In today’s world the biggest challenge in processing and analyzing data is, huge volume and the high velocity of incoming data. Data is getting produced at an astonishing pace. Along with the volume and velocity, there is another factor called variety of data. So now we have unstructured data also which needs to be stored and analysed. So sometimes the data goes beyond the capabilities and storage limits of traditional relational databases. To store such type of data, we have new open source technologies like Cassandra, Mongo DB, Hadoop etc.
There are many tools which can be used to access and analyze the data stored in hadoop cluster. One such tool is Cascalog. In this article we will see how we can use cascalog to access, query and analyze the data stored in a hadoop cluster.
To go ahead with data analysis using Cascalog, let’s first understand what cascalog is. Cascalog is an open source which is fully featured for data processing. Cascalog data processing code can be written in Clojure or java. Cascalog is mainly used for processing “Big Data” on Hadoop and for analysing data residing on local computer. Cascalog is another tool for processing data similar to tools like Pig, Hive and Cascading. The major difference between the alternative tools and cascalog is that cascalog operates at a significantly higher level of abstraction than other mentioned tools.
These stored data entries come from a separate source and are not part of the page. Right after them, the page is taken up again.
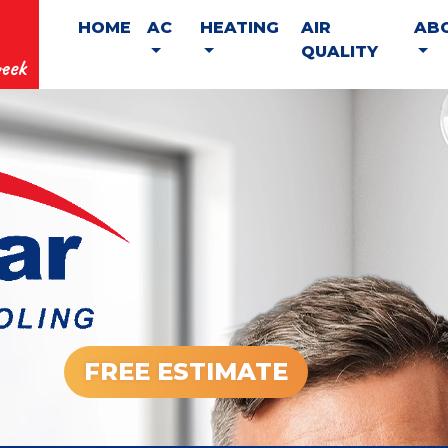
HOME
AC
HEATING
AIR
AB
QUALITY
eek
FREE ESTIMATE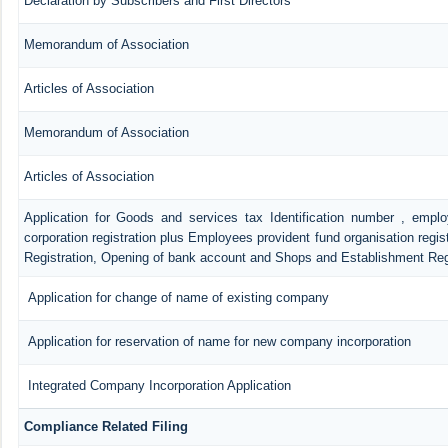
Declaration by Subscribers and First Directors
Memorandum of Association
Articles of Association
Memorandum of Association
Articles of Association
Application for Goods and services tax Identification number , empl
corporation registration plus Employees provident fund organisation regis
Registration, Opening of bank account and Shops and Establishment Reg
Application for change of name of existing company
Application for reservation of name for new company incorporation
Integrated Company Incorporation Application
Compliance Related Filing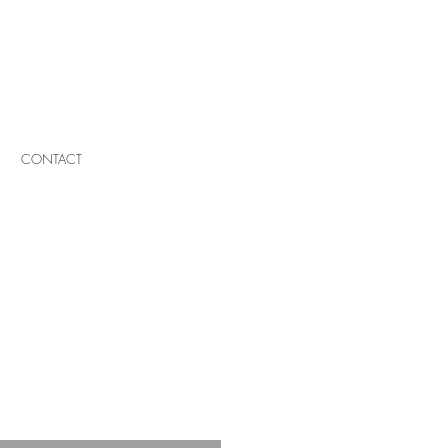
CONTACT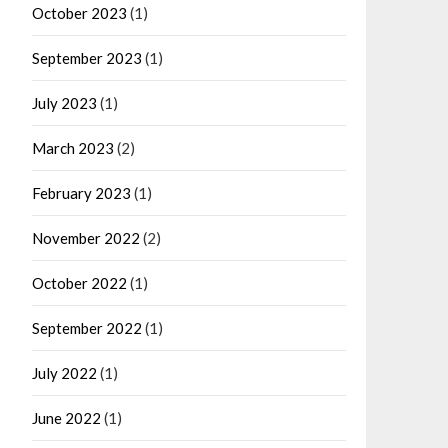
October 2023
(1)
September 2023
(1)
July 2023
(1)
March 2023
(2)
February 2023
(1)
November 2022
(2)
October 2022
(1)
September 2022
(1)
July 2022
(1)
June 2022
(1)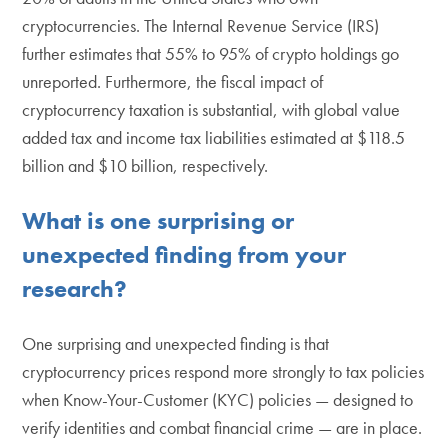
cryptocurrencies. The Internal Revenue Service (IRS)
further estimates that 55% to 95% of crypto holdings go
unreported. Furthermore, the fiscal impact of
cryptocurrency taxation is substantial, with global value
added tax and income tax liabilities estimated at $118.5
billion and $10 billion, respectively.
What is one surprising or
unexpected finding from your
research?
One surprising and unexpected finding is that
cryptocurrency prices respond more strongly to tax policies
when Know-Your-Customer (KYC) policies — designed to
verify identities and combat financial crime — are in place.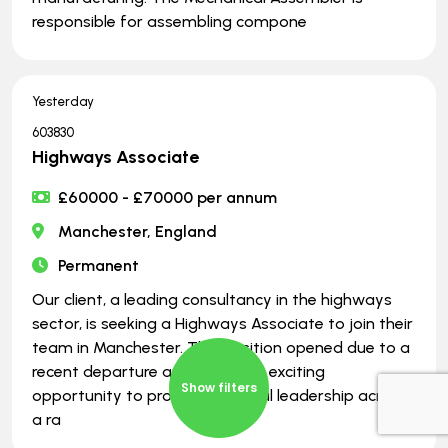
responsible for assembling compone
Yesterday
603830
Highways Associate
£60000 - £70000 per annum
Manchester, England
Permanent
Our client, a leading consultancy in the highways
sector, is seeking a Highways Associate to join their
team in Manchester. This position opened due to a
recent departure and offers an exciting
Show filters
opportunity to provide technical leadership across
a ra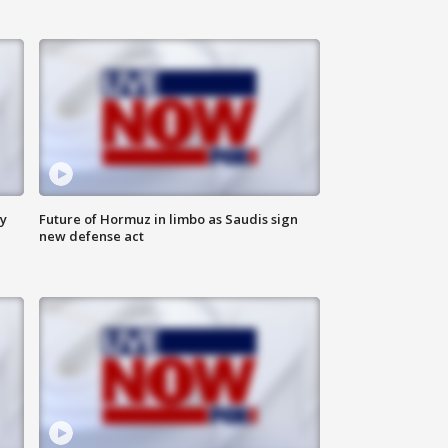
ly
Future of Hormuz in limbo as Saudis sign
new defense act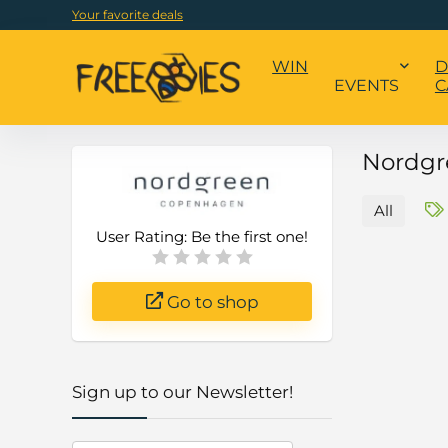
Your favorite deals
WIN
D
EVENTS
C
Nordgr
All
User Rating:
Be the first one!
Go to shop
Sign up to our Newsletter!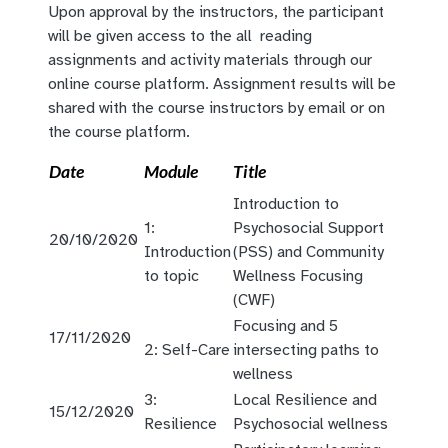
Upon approval by the instructors, the participant
will be given access to the all reading
assignments and activity materials through our
online course platform. Assignment results will be
shared with the course instructors by email or on
the course platform.
Date
Module
Title
Introduction to
1:
Psychosocial Support
20/10/2020
Introduction
(PSS) and Community
to topic
Wellness Focusing
(CWF)
Focusing and 5
17/11/2020
2: Self-Care
intersecting paths to
wellness
3:
Local Resilience and
15/12/2020
Resilience
Psychosocial wellness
Cascalog is a powerful and easy-to-use data analysis tool for Hadoop. It is a declarative query language that is inspired by datalog syntax. Queries are written as regular Clojure code. The queries written in Cascalog are internally converted to a number of MapReduce jobs. This conversion of Cascalog query to MapReduce jobs is done through the underlying cascading libraries during the compilation. A simple query in Cascalog is converted to a chain of multiple MapReduce jobs, which becomes a big win over writing multiple MapReduce tasks chained together. With Cascalog we just need to write a query declaratively while the underlying libraries take care to create chains of MapReduce tasks. Rather than writing a Mapper, Reducer, Combiner and job configuration for MapReduce jobs, with Cascalog we can write our job in form of a query or Clojure functions to do whatever we want with our data.

In Cascalog the entire query and functions are written in clojure, whereas alternatives like Hive and Pig have their own language. So while creating any UDFs in Hive or Pig, we need to write it in another programming language(Java in most of the cases), which requires a processing engine switch to compile and execute the UDFs. So Cascalog becomes faster than these two alternatives in this scenario because all the code of Cascalog is executed by clojure engine itself.

Cascalog Features:

  • Super simple – Cascalog uses clojure for all the queries and functions so syntax for functions, filters and aggregators is same.
  • Expressive – Logical composition is very powerful and arbitrary Clojure code can be run in query with little effort.
  • Interactive – Cascalog queries are run from Clojure REPL, which is an interactive shell.
  • Scalable – Cascalog queries are internally converted and run as a series of MapReduce jobs.
  • Query anything – Cascalog can be used to query data over hadoop and the data in local machine as well.
  • Careful handling of null values – To handle the null values, Cascalog has a feature called “non-nullable variables” which makes it easier to deal with nulls.
  • First-class interoperability with cascading – Operations defined for Cascalog can be used in a Cascading flow and vice-versa.
  • First-class interoperability with Clojure – Cascalog code is entirely written on clojure language. So we can make use of all the features available to clojure.
  • Dynamic queries – In Cascalog, we can write functions which will return queries. These queries can be formed dynamically inside the function.
  • Easy to extend with custom operations – We can define custom operations because of easy UDFs which are written in same language as Cascalog code: Clojure.
  • Arbitrary inputs and outputs.
  • Use Cascalog side by side with other code.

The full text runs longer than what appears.